Ultimately, while most people’s outer appearances may look "male" or "female" to the casual observer, these categories are created by people socially and do not describe the full diversity of human bodies. Especially since “male” and “female” are also used socially so often interchangeably with “man” and “woman”, it is harmful to refer to the “biological sex” of trans and nonbinary people as "male" or "female." It usually isn’t relevant at all, and where it is, an individual aspect can be discussed (i.e. people with vaginas, people with estrogen-dominant systems, etc.).

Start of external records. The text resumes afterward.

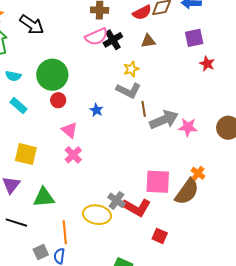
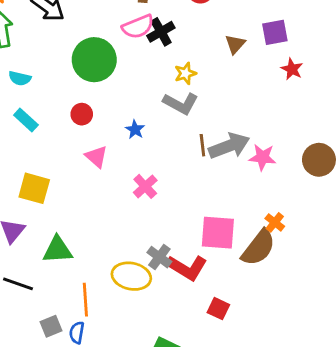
brown triangle: (148, 41) -> (235, 44), moved, turned -42
green circle: (52, 75) -> (94, 60), moved
brown line: (144, 109) -> (202, 145), moved
pink cross: (73, 155) -> (145, 186), moved

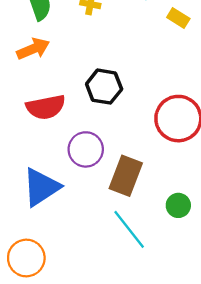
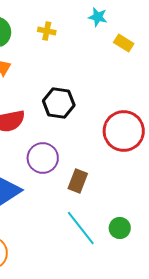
brown rectangle: (126, 176) -> (78, 181), size x0.7
green circle: (178, 205) -> (120, 228), moved

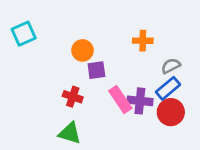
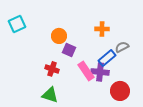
purple square: (96, 70) -> (69, 50), turned 32
blue rectangle: (168, 88) -> (107, 58), moved
red circle: (171, 112) -> (120, 91), moved

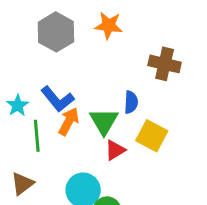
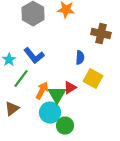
orange arrow: (69, 121) -> (42, 91), moved
green triangle: (104, 121) -> (57, 95), moved
green line: (37, 136) -> (21, 79), turned 42

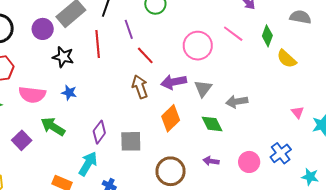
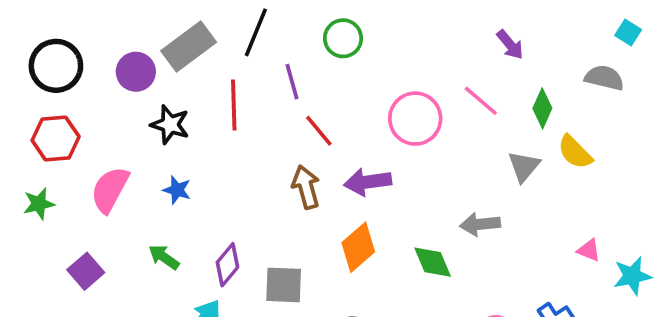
gray triangle: (203, 88) -> (524, 166), moved
pink semicircle: (32, 95) -> (110, 190), turned 108
pink triangle: (298, 112) -> (589, 250), turned -32
green arrow: (53, 127) -> (164, 257), moved, size x0.7

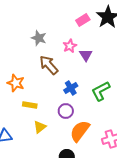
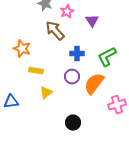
pink star: (70, 46) -> (67, 12), moved
blue cross: (71, 88) -> (77, 54), turned 32
orange semicircle: (80, 131) -> (94, 84), moved

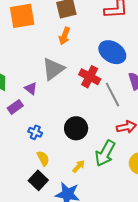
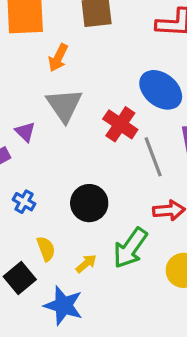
orange arrow: (64, 36) -> (58, 58), moved
gray triangle: (53, 69) -> (64, 105), turned -35
yellow semicircle: (43, 158) -> (46, 249), moved

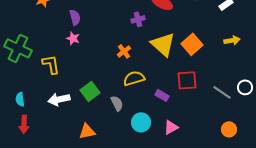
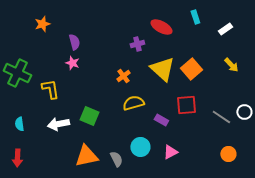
yellow arrow: (232, 40) -> (231, 65), turned 56
green square: (90, 91) -> (89, 116), turned -30
gray semicircle: (117, 103) -> (116, 159), moved
red arrow: (24, 124) -> (17, 158), moved
orange triangle: (87, 131) -> (86, 156), size x1.4

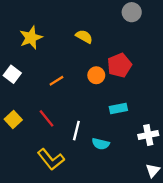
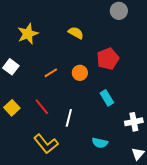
orange circle: (96, 75) -> (80, 73), moved
cyan rectangle: (118, 108) -> (107, 98), turned 70
cyan semicircle: (101, 144) -> (100, 143), moved

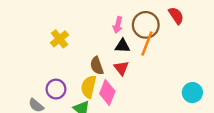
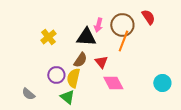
black triangle: (122, 46) -> (86, 37), moved, size x1.5
brown semicircle: (97, 66) -> (80, 60), turned -126
purple circle: (56, 89) -> (56, 75), moved
pink diamond: (107, 93) -> (113, 83), moved, turned -50

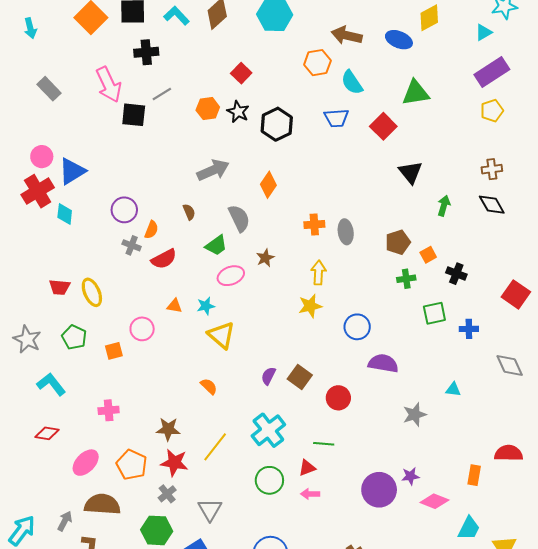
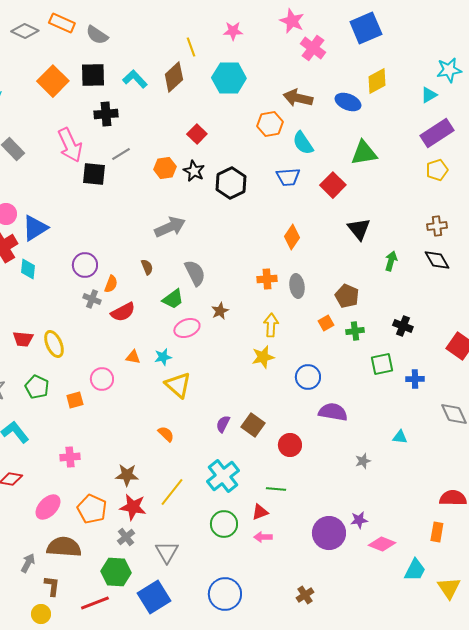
orange diamond: (268, 185) -> (292, 237), moved
brown pentagon: (398, 242) -> (347, 296), turned -30
orange square: (428, 255) -> (326, 323), moved
gray star: (415, 415) -> (363, 461), size x0.7
orange rectangle: (474, 475) -> (437, 532), moved

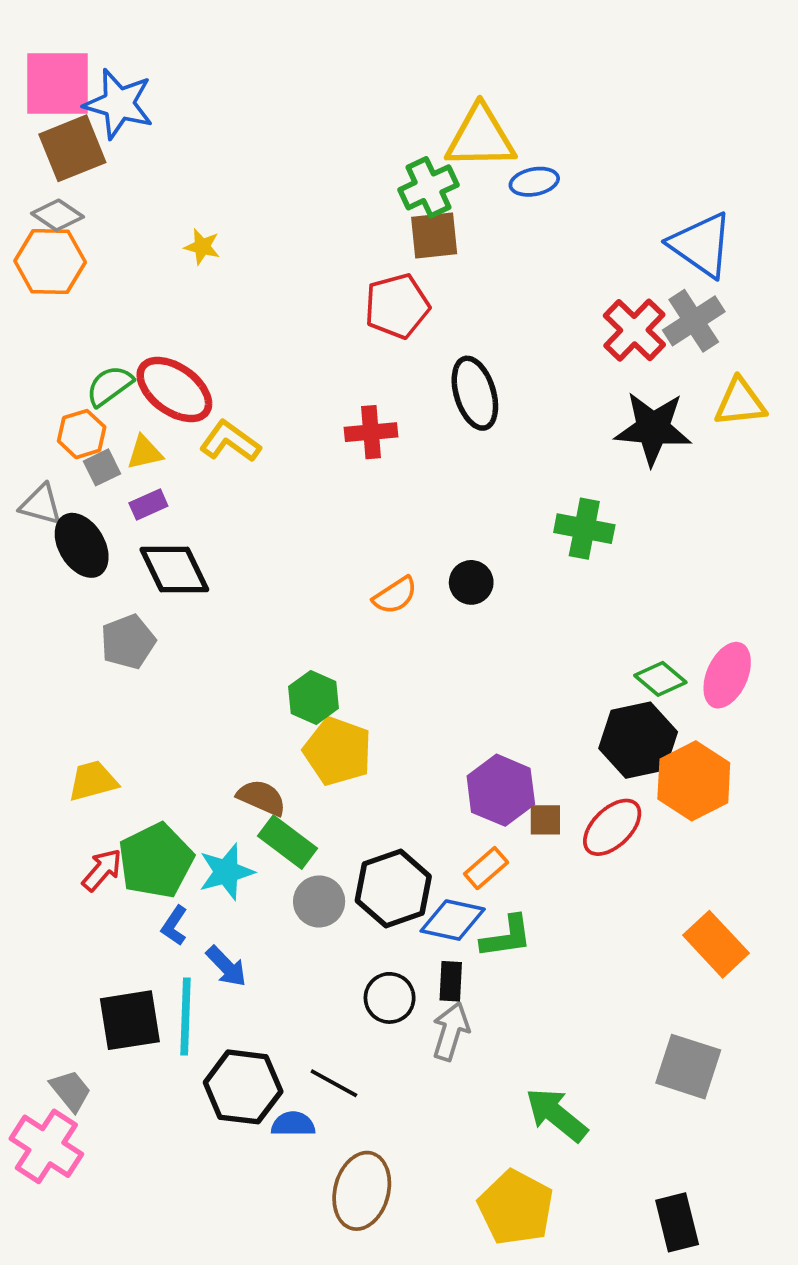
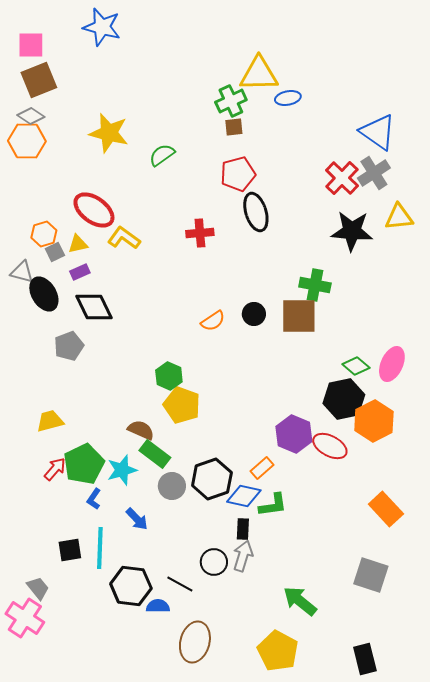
pink square: (58, 83) -> (31, 45), size x0.7
blue star: (119, 104) -> (102, 27), moved
brown square: (434, 236) -> (234, 127), size x0.7
yellow star: (202, 247) -> (109, 133), size x2.0
red pentagon: (397, 306) -> (238, 174), moved
green semicircle: (109, 386) -> (162, 155), moved
purple hexagon: (501, 790) -> (294, 434), moved
brown square: (545, 820) -> (299, 316), moved, size x2.0
red ellipse: (612, 827) -> (330, 446), turned 72
blue arrow: (226, 966) -> (137, 519), moved
black circle: (390, 998) -> (214, 562), moved
black square: (130, 1020) -> (70, 550), size x0.7

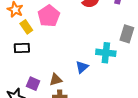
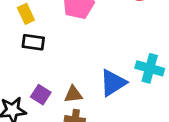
yellow rectangle: (26, 27) -> (26, 14), moved
blue triangle: (82, 67) -> (113, 83), size x1.5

What questions are okay to ask?

“What are your pronouns?” and “What titles/terms would you like me to use to refer to you?” Some titles and terms that might be suggested are “sibling” instead of “sister/brother”, “child” instead of “son/daughter”, “Mx.” instead of “Mr./Ms.”, “parent” instead of “mother/father”.

These are the only questions you actually need answered to interact with someone or talk about them. Everything else, like questions about people’s bodies, their past, their plans for the future, are personal questions for trans and nonbinary people just like they are for cis people. Let people share if they want to; otherwise, it’s okay not to know.

If you are still curious, many trans and nonbinary individuals have shared their stories online! Just search on Google or YouTube.